==== Data section ====

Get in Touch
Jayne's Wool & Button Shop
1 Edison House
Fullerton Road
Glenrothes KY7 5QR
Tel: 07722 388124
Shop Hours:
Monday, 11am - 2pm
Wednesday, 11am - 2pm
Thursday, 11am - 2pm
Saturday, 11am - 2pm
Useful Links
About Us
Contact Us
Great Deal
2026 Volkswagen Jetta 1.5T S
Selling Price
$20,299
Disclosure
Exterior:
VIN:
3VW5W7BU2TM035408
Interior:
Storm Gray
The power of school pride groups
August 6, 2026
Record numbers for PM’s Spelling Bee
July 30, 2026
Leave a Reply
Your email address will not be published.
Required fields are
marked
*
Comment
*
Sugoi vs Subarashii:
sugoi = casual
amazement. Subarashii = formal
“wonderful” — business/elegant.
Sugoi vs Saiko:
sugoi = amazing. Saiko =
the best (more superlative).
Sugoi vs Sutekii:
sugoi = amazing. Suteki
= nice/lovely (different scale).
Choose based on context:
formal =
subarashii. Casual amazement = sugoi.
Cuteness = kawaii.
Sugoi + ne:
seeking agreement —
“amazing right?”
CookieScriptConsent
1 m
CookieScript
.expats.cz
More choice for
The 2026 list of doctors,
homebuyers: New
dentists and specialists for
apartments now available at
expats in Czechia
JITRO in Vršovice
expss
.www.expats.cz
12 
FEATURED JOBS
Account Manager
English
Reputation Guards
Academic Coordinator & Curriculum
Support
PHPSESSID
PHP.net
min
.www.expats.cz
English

====
==== Data section ====

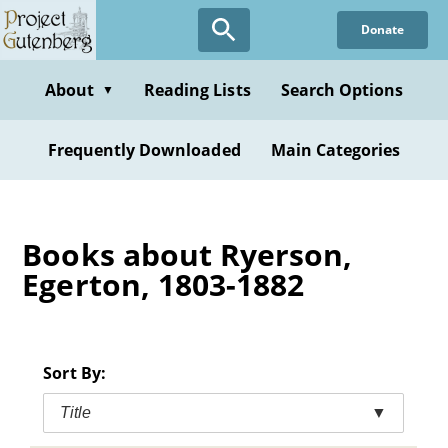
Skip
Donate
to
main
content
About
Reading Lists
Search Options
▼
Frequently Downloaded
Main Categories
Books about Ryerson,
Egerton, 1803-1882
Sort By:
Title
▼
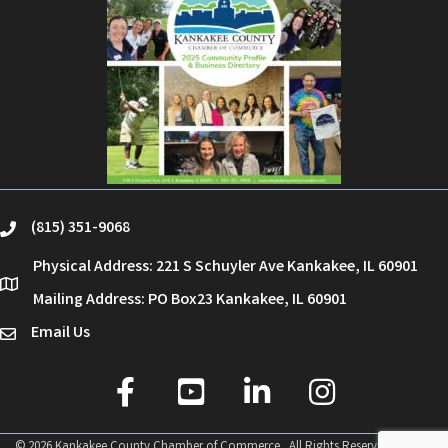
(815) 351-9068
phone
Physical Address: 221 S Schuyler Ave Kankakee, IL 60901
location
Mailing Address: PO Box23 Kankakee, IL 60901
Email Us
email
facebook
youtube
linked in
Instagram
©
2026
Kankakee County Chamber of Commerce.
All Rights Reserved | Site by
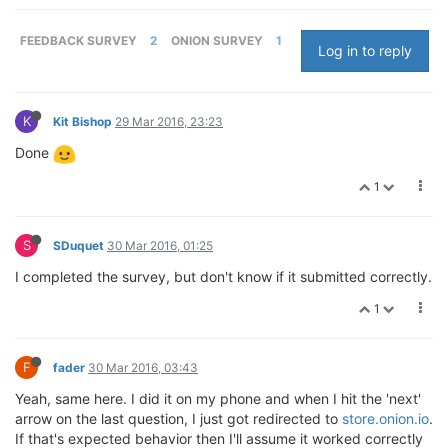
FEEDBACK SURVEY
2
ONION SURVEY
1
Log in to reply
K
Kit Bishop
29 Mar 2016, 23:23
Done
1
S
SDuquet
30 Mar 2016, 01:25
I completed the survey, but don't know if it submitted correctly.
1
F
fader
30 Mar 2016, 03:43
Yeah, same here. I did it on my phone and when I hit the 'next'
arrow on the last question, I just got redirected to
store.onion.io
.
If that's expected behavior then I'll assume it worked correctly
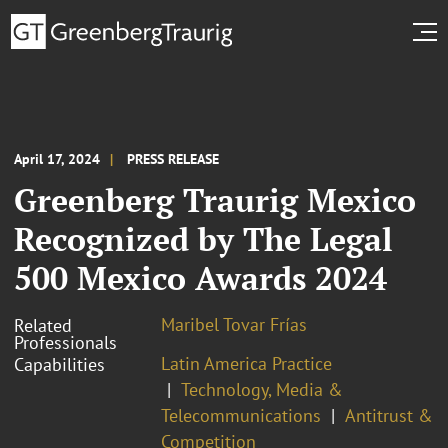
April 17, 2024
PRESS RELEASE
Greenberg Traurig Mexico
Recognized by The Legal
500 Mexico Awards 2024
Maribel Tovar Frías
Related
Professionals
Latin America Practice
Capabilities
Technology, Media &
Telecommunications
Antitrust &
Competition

====
==== Data section ====

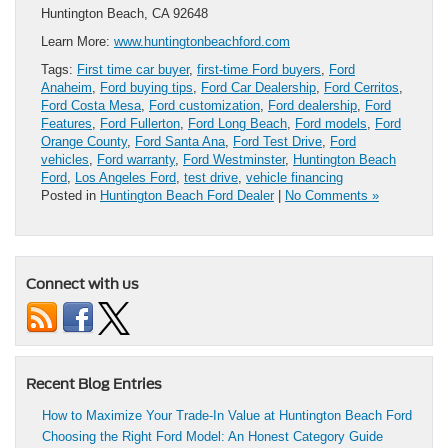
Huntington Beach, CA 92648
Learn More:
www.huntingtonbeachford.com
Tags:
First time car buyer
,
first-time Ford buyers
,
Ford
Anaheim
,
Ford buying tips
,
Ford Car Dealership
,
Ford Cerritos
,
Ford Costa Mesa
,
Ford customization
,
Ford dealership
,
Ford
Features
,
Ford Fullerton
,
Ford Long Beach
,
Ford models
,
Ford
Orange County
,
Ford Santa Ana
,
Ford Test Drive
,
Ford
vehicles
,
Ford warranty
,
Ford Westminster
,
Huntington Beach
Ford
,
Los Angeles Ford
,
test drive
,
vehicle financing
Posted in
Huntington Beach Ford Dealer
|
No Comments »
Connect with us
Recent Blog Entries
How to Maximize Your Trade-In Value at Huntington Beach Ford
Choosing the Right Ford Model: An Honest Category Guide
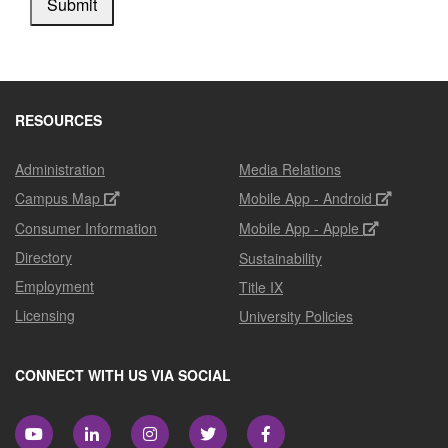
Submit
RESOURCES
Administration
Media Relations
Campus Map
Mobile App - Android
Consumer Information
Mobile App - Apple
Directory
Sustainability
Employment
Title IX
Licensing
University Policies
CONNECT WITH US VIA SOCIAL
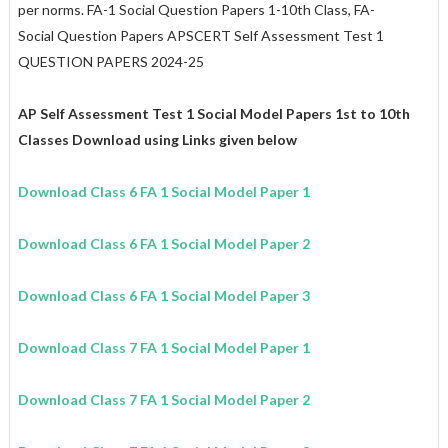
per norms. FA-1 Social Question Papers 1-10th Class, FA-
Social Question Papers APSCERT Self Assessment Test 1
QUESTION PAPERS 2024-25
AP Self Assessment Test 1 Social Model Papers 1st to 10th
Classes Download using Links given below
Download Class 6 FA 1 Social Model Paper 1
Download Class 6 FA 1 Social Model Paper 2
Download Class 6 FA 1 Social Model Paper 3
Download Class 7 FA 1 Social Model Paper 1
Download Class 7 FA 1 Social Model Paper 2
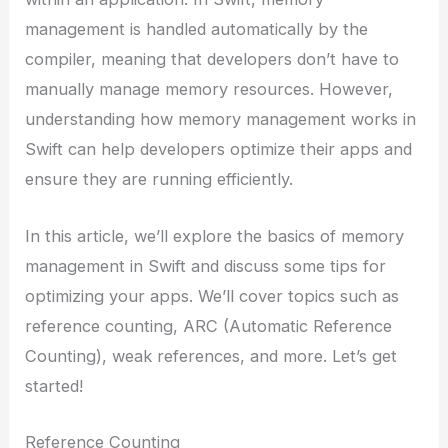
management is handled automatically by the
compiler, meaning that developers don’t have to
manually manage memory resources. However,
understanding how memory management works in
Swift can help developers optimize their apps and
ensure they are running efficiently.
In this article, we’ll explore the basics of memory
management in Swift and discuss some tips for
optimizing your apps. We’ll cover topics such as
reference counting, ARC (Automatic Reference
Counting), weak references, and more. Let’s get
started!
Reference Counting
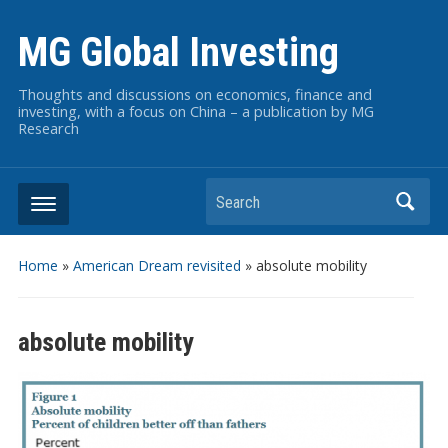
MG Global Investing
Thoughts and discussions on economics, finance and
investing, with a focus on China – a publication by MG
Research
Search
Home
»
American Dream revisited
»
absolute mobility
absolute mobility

====

Problem to work on:
Starting at the line above that contains "Ford models", transcribe every line exactly through the line that contains "per norms. FA-1", including that last one, and skip the pictures.

Response area:
Ford models
,
Ford
Orange County
,
Ford Santa Ana
,
Ford Test Drive
,
Ford
vehicles
,
Ford warranty
,
Ford Westminster
,
Huntington Beach
Ford
,
Los Angeles Ford
,
test drive
,
vehicle financing
Posted in
Huntington Beach Ford Dealer
|
No Comments »
Connect with us
Recent Blog Entries
How to Maximize Your Trade-In Value at Huntington Beach Ford
Choosing the Right Ford Model: An Honest Category Guide
Submit
RESOURCES
Administration
Media Relations
Campus Map
Mobile App - Android
Consumer Information
Mobile App - Apple
Directory
Sustainability
Employment
Title IX
Licensing
University Policies
CONNECT WITH US VIA SOCIAL
per norms. FA-1 Social Question Papers 1-10th Class, FA-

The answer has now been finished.